I work as a teacher. “Contract hours” is my mantra, and increasingly that of my colleagues.
So well-said, JB. It’s just like Mike (above) said in his last paragraph. Death by a thousand self-inflicted cuts.
What a lucky little world I live in. Worked for three Wisconsin-owned radio broadcasters: Mid-West Family, Midwest Communications, Bliss. They cared about me and my family.
I find LinkedIn annoying because I feel like it offers the 110-percenters, or those who want to be seen that way, a platform to performatively let the rest of the world know just *how much* they love their job.
Agree 100%, kblumenau. The negative way some of the supposed “experts” on there react to anything that can benefit employees or hold managers responsible for their own mistakes grates on me. LinkedIn can be a great tool, but like all social media, it offers unfortunate side effects to users, and this is one of its chief ones.
Wesley—they’re making themselves attractive to the next old-school boss or consulting client who’ll hire them. kblumenau’s right—it’s performative (and in a lot of cases, likely insincere).
“Dick responded to me: “The term ‘quiet quitting’ refers to employees who put no more effort into their jobs than absolutely necessary. Not the kind of employee I am, nor the kind I would hire to be part of my team. Doing what you love is never having to work a day in your life.””
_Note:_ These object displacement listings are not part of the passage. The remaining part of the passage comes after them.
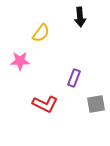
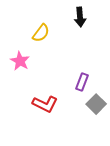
pink star: rotated 30 degrees clockwise
purple rectangle: moved 8 px right, 4 px down
gray square: rotated 36 degrees counterclockwise
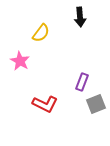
gray square: rotated 24 degrees clockwise
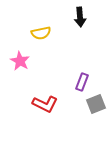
yellow semicircle: rotated 42 degrees clockwise
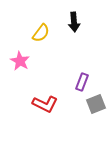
black arrow: moved 6 px left, 5 px down
yellow semicircle: rotated 42 degrees counterclockwise
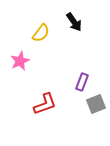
black arrow: rotated 30 degrees counterclockwise
pink star: rotated 18 degrees clockwise
red L-shape: rotated 45 degrees counterclockwise
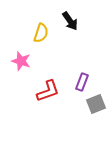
black arrow: moved 4 px left, 1 px up
yellow semicircle: rotated 18 degrees counterclockwise
pink star: moved 1 px right; rotated 30 degrees counterclockwise
red L-shape: moved 3 px right, 13 px up
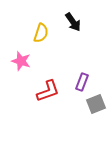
black arrow: moved 3 px right, 1 px down
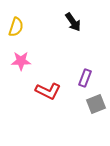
yellow semicircle: moved 25 px left, 6 px up
pink star: rotated 18 degrees counterclockwise
purple rectangle: moved 3 px right, 4 px up
red L-shape: rotated 45 degrees clockwise
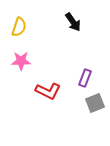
yellow semicircle: moved 3 px right
gray square: moved 1 px left, 1 px up
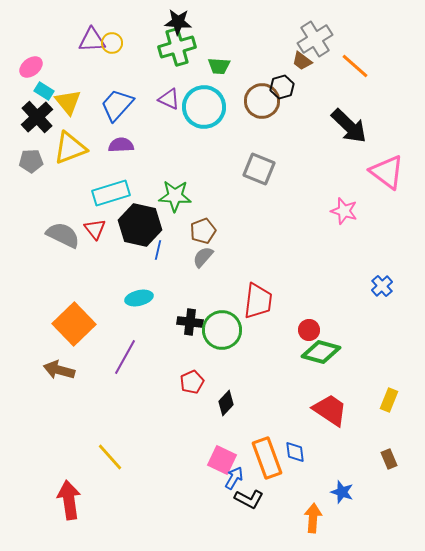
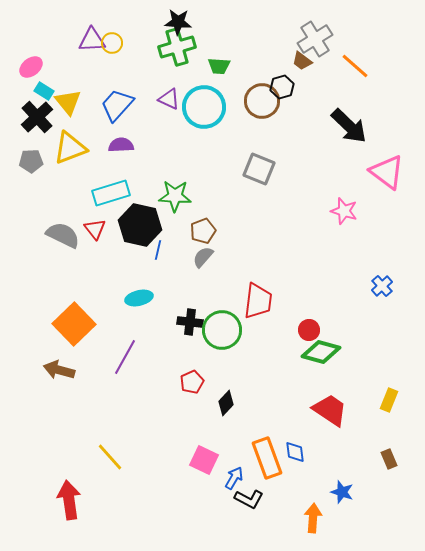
pink square at (222, 460): moved 18 px left
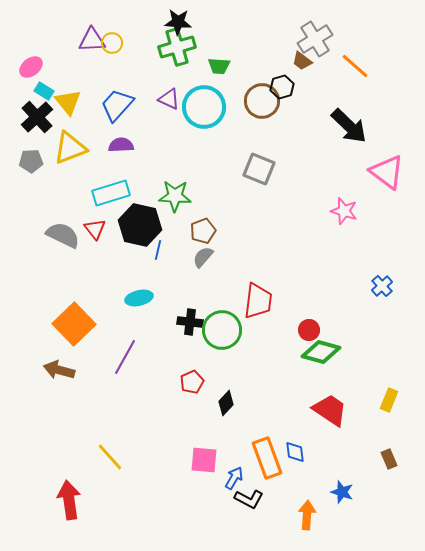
pink square at (204, 460): rotated 20 degrees counterclockwise
orange arrow at (313, 518): moved 6 px left, 3 px up
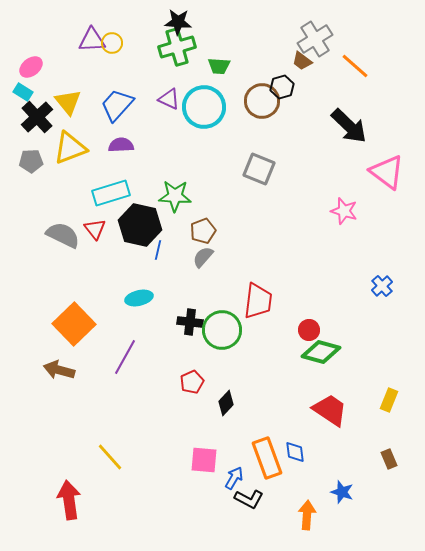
cyan rectangle at (44, 91): moved 21 px left, 1 px down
To quote Colonel Potter, horse hockey. If this dude wants a different kind of employee than that, then pay them more money and give them better benefits. Anybody in radio who says their employees aren’t doing enough are either willingly obtuse about what they give back to the employee or are just selfish jerks. You can decide which one.
This is a sore point for me. I grew up with a love for radio, but within a couple of years of graduating college, and after working in a couple of different radio stations, both big and small, I got out of the business because it already looked like a dicey way to make a long term living unless you worked in the sales department. This was in the mid 1990s.
A good friend of mine has been working at the same station for three decades. I’m not sure how much he makes now, but it is not much above minimum wage. As other employees have quit or retired, rather than hire a replacement, more work was delegated to the remaining employees, including him, with the same rate of pay. I’m pretty sure he’s salaried, so he doesn’t get paid extra. He also works another job to make ends meet.
So yeah, he does what he’s required to do, and nothing more. You get what you pay for.